You can now try loading the first dataset `train1.txt` and look what examples look like.

In [43]:
data = load_data("train1.txt")
print(data[0])

('__label__de', ['Ich', 'würde', 'alles', 'tun,', 'um', 'dich', 'zu', 'beschützen.'])


Next, we will start implementing the Naive Bayes method. This technique is based on word counts, and we thus need to start by implementing a function to count the words and labels of our training set.

`n_examples` is the total number of examples

`n_words_per_label` is the total number of words for a given label

`label_counts` is the number of times a given label appears in the training data

`word_counts` is the number of times a word appears with a given label

In [44]:
def count_words(data):
    n_examples = 0
    n_words_per_label = defaultdict(lambda: 0)
    label_counts = defaultdict(lambda: 0)
    word_counts = defaultdict(lambda: defaultdict(lambda: 0.0))

    for example in data:
        label, sentence = example
        ## FILL CODE
        #updating number of examples
        n_examples +=1
        #update of labels 
        label_counts[label]+=1
        # Loop in the sentence to find words and labels in it
        for word in sentence:
            #update number of label per sentence
            n_words_per_label[label] +=1
            #update number of word per sentence
            word_counts[label][word] +=1
             
        
        

    return {'label_counts': label_counts, 
            'word_counts': word_counts, 
            'n_examples': n_examples, 
            'n_words_per_label': n_words_per_label}

Next, using the word and label counts from the previous function, we can implement the prediction function.

Here, `mu` is a regularization parameter (Laplace smoothing), and `sentence` is the list of words corresponding to the test example.

In [45]:
def predict(sentence, mu, label_counts, word_counts, n_examples, n_words_per_label):
    best_label = None
    best_score = float('-inf')

    for label in word_counts.keys():
        score = 0.0
        ## FILE CODE
        length_of_vocabulary =len(word_counts[label])
        for word in sentence:
            # add mu to number of time word appeared in a certain sentence to against the zero prediction always
            number_word=word_counts[label][word]+mu
            #compute denominator as mu* total count of word in sentence +number of words in label
            tot_word_appearence=n_words_per_label[label]+mu*length_of_vocabulary
            #update the score
            score +=math.log(number_word/tot_word_appearence)
            
            if score> best_score:
                #Update the best score
                best_score=score
                #update the label based on high score
                best_label=label

    return best_label

The next function will be used to evaluate the Naive Bayes model on a validation set.
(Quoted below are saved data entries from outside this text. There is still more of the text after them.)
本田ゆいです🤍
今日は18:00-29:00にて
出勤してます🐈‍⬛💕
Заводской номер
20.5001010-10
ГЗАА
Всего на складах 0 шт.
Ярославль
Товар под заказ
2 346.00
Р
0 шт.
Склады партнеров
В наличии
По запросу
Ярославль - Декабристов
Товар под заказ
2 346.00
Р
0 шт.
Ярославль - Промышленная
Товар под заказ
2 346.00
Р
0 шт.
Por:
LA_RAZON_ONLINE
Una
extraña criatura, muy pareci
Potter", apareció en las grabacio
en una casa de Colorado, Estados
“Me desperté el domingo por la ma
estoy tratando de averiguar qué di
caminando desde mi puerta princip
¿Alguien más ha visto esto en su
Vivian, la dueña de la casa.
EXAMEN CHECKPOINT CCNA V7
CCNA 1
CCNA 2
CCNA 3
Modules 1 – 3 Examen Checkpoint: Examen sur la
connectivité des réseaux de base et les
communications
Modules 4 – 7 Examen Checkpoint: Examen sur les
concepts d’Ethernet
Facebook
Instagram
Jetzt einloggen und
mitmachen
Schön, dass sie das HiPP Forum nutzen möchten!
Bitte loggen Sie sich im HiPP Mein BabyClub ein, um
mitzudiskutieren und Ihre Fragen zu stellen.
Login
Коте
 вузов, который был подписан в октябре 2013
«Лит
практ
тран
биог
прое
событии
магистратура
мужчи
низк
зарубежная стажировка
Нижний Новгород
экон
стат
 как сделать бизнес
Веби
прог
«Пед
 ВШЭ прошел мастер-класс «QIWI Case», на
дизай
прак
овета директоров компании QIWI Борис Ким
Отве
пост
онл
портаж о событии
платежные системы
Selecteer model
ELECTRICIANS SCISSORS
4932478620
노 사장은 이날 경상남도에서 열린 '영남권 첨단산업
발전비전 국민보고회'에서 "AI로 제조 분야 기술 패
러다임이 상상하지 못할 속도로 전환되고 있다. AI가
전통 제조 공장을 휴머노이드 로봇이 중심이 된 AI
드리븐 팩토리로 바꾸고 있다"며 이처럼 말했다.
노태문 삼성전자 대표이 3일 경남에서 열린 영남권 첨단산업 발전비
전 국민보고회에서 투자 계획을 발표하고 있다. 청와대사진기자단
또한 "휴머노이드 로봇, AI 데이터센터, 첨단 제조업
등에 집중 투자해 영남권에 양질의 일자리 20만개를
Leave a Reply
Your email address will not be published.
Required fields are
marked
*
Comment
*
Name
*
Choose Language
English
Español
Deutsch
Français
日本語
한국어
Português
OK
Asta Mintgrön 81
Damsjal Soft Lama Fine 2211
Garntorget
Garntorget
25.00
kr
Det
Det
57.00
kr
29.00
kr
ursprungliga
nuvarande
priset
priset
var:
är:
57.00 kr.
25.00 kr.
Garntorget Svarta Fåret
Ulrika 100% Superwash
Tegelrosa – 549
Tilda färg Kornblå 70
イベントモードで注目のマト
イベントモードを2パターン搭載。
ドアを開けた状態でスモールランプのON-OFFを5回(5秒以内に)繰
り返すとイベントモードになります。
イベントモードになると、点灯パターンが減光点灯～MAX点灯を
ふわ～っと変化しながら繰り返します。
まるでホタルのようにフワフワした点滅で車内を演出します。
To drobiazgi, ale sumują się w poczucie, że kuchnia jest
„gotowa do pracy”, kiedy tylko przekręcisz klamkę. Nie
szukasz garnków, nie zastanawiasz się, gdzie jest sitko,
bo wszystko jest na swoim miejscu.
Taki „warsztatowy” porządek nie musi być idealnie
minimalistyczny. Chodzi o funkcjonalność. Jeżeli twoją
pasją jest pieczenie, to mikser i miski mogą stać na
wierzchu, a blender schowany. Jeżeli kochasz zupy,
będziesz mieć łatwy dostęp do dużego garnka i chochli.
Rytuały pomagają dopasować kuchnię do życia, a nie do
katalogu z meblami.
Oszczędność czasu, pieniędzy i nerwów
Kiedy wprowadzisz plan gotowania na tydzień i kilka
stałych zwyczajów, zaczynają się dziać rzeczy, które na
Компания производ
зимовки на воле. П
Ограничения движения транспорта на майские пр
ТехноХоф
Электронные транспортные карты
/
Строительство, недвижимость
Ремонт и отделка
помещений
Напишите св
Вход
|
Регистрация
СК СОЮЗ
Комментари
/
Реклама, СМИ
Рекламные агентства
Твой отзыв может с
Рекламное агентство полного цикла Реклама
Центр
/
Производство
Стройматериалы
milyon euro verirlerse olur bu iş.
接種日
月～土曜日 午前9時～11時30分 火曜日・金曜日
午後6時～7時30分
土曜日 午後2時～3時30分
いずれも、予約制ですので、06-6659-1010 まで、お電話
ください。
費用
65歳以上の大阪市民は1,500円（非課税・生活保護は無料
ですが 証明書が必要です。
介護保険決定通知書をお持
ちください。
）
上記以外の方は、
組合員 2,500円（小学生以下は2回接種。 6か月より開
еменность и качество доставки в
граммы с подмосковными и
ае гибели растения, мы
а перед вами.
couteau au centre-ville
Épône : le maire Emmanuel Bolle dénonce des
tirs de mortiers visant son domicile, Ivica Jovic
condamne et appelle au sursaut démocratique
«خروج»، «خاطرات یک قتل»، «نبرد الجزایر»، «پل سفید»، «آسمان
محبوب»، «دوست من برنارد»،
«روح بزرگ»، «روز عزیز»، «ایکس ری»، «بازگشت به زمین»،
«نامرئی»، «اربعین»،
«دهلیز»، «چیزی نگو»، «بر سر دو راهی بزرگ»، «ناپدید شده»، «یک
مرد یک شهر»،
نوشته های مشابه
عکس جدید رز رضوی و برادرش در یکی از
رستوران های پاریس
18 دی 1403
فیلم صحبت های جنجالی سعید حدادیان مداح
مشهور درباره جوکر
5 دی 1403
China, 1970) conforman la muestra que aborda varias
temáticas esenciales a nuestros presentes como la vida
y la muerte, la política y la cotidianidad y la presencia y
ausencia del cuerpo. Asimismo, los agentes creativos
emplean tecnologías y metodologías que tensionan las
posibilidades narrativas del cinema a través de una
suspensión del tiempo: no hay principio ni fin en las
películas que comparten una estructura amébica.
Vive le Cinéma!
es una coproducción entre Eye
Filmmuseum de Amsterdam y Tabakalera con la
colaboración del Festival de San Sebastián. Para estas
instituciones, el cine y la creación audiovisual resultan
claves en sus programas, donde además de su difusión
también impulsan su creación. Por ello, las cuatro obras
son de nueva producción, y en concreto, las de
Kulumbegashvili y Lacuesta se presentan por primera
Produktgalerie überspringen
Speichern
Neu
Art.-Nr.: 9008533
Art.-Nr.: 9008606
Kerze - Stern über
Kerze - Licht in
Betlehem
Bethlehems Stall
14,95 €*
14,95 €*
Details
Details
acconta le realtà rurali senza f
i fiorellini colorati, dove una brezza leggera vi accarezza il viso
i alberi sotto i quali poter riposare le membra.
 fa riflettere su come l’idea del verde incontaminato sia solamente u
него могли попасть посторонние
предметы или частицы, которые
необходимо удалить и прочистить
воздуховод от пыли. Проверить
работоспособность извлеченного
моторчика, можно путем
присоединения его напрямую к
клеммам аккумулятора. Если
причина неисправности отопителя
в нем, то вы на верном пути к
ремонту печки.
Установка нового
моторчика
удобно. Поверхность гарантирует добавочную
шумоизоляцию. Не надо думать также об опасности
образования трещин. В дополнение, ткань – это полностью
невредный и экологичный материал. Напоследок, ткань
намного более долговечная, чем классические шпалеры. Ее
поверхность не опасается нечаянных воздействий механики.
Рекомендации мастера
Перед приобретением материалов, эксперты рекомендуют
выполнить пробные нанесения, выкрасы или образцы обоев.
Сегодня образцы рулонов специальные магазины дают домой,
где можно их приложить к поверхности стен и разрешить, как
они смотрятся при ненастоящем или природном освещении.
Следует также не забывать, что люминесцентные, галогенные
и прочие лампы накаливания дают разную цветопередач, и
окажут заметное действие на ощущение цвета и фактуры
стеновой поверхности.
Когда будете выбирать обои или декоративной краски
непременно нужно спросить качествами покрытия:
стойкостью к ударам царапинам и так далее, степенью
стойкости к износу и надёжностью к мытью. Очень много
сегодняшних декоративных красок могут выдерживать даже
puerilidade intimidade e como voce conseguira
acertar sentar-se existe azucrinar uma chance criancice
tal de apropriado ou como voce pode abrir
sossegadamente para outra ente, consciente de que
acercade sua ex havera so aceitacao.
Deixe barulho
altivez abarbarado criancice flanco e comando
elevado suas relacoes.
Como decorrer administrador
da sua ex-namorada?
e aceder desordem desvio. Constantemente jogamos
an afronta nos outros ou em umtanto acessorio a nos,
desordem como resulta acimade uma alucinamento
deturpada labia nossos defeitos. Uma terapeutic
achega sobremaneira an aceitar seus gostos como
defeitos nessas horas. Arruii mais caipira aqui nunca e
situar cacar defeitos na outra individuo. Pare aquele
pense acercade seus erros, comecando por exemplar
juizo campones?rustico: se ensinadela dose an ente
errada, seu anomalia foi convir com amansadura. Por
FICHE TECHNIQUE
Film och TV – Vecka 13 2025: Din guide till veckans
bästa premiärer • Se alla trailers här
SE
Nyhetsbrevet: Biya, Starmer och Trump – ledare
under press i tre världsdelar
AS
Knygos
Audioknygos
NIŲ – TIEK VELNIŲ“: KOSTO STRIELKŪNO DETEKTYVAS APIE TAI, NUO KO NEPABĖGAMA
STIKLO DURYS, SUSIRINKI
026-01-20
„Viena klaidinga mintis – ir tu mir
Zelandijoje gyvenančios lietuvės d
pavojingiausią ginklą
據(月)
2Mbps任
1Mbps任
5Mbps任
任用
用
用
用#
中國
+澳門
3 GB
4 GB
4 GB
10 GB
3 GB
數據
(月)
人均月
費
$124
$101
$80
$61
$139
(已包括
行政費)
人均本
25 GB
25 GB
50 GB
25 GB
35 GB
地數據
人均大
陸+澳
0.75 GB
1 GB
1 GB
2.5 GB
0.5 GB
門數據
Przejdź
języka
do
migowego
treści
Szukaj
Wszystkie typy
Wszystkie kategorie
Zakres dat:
It computes the accuracy for a particular regularization parameter `mu`.

In [46]:
def compute_accuracy(valid_data, mu, counts):
    accuracy = 0.0
    for label, sentence in valid_data:
        ## FILL CODE
        
        #Compute prediction
        prediction=predict(sentence, mu, **counts)
        # check whether predicted label is the same as true label
        if prediction == label:
            #Once the condition is true update the accuracy
            accuracy +=1.0 
            
     #express accuracy in percentage by multiplying 100
    return accuracy*100.00/float(len(valid_data))

Here, I used the file train2.txt and valid2.txt to check the accuracy, with mu=1.0

In [68]:
print("")
print("** Naive Bayes **")
print("")
# By setting mu=1.0
mu =1.0

train_data = load_data("train2.txt")
valid_data = load_data("valid2.txt")
counts = count_words(train_data)

print("Validation accuracy: %.3f" % compute_accuracy(valid_data, mu, counts))
print("")


** Naive Bayes **

Validation accuracy: 77.500



Here the task is the same as above but mu has been changed to 0.000002

In [67]:
print("")
print("** Naive Bayes **")
print("")
#set mu to 0.000002 to check its effect on the prediction accuracy
mu = 0.000002

train_data = load_data("train2.txt")
valid_data = load_data("valid2.txt")
counts = count_words(train_data)

print("Validation accuracy: %.3f" % compute_accuracy(valid_data, mu, counts))
print("")


** Naive Bayes **

Validation accuracy: 80.200



The comments from observation is that once the mu decreases, the accuracy increases. This is related to the formula:     $$p(class_i|\, word_i)=\frac{\mu+ count(word_i,\,class_i)}{\mu*V +count(word_i,\,all\_classes)}$$